How to complete this task ▸
Read the records below and copy each line that contains "click".

Dataset records ▸
--*--
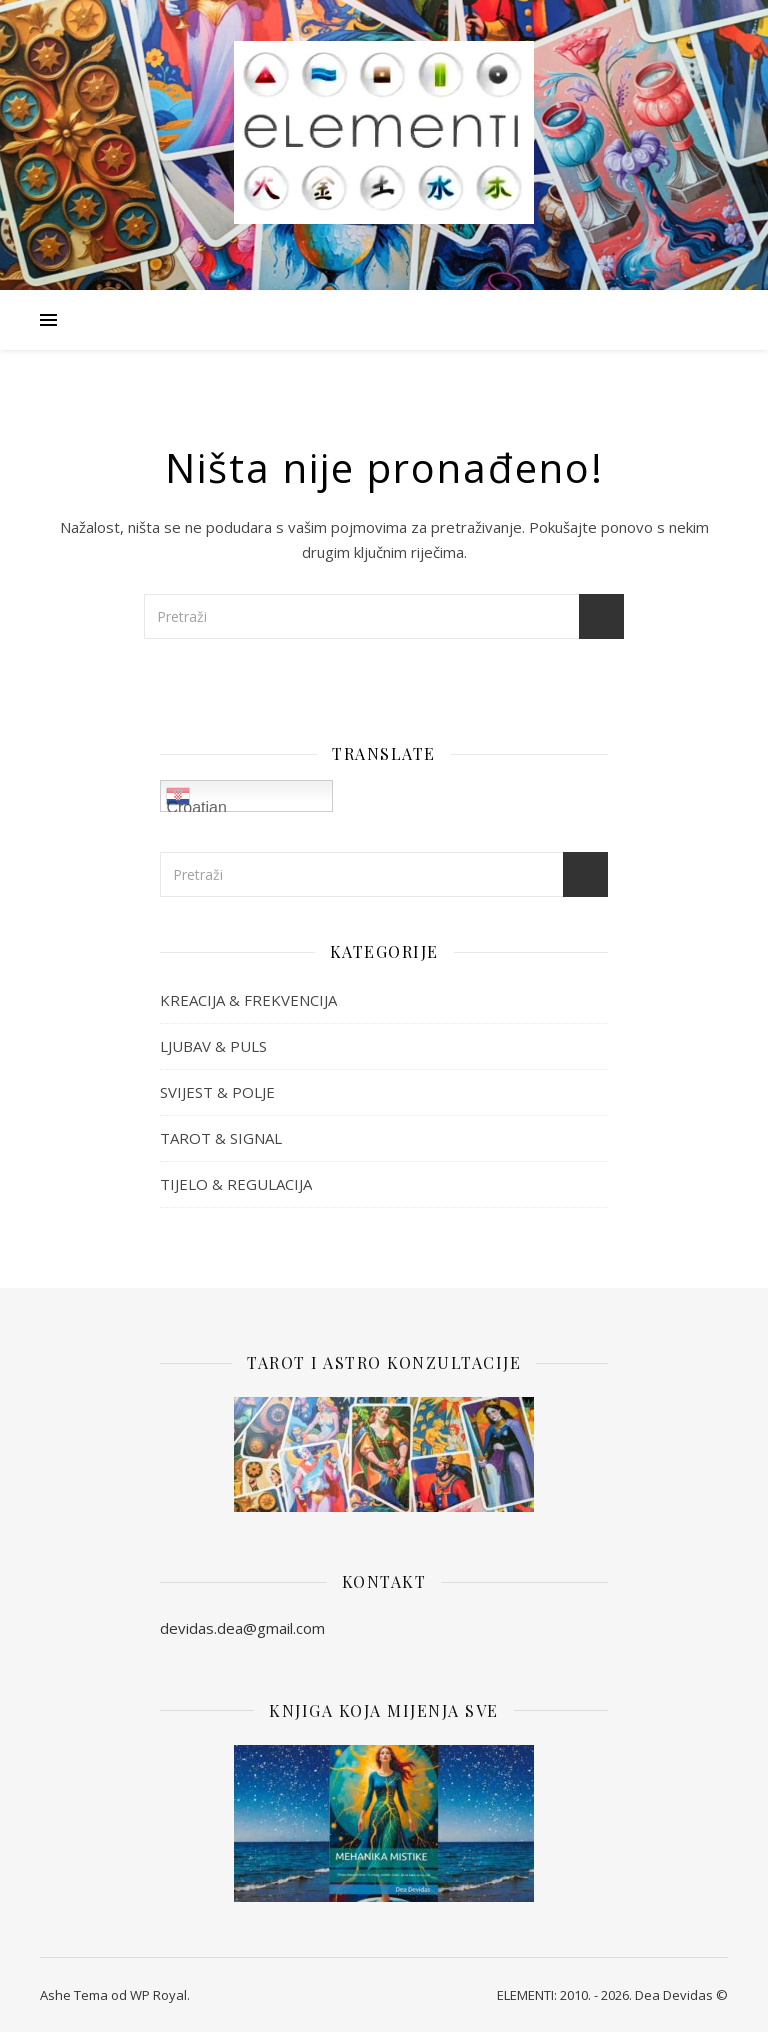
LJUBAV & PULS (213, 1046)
--*--
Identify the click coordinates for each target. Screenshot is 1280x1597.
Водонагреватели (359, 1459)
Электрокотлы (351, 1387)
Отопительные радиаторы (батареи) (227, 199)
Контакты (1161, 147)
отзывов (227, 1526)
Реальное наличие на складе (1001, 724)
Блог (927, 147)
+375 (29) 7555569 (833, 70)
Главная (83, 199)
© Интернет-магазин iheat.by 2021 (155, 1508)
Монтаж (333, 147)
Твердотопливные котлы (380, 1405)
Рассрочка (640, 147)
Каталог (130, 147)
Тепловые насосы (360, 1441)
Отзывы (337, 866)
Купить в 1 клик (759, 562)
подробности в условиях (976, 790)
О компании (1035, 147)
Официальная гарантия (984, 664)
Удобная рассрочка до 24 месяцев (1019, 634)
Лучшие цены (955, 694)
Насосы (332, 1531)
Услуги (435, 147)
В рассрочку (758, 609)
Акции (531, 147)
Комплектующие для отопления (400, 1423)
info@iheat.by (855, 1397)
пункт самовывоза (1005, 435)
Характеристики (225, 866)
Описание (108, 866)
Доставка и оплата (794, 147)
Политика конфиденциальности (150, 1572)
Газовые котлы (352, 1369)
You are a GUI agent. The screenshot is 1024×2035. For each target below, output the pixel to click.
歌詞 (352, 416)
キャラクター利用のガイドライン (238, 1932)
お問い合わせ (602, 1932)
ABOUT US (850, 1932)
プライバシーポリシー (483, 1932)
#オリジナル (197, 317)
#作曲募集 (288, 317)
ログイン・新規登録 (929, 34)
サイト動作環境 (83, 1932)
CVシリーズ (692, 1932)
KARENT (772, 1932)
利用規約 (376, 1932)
--*--
Task result ▸
Identify the click coordinates for each target. Screenshot is 1280x1597.
You are a GUI agent. The screenshot is 1024×2035. For each target below, output the pixel to click.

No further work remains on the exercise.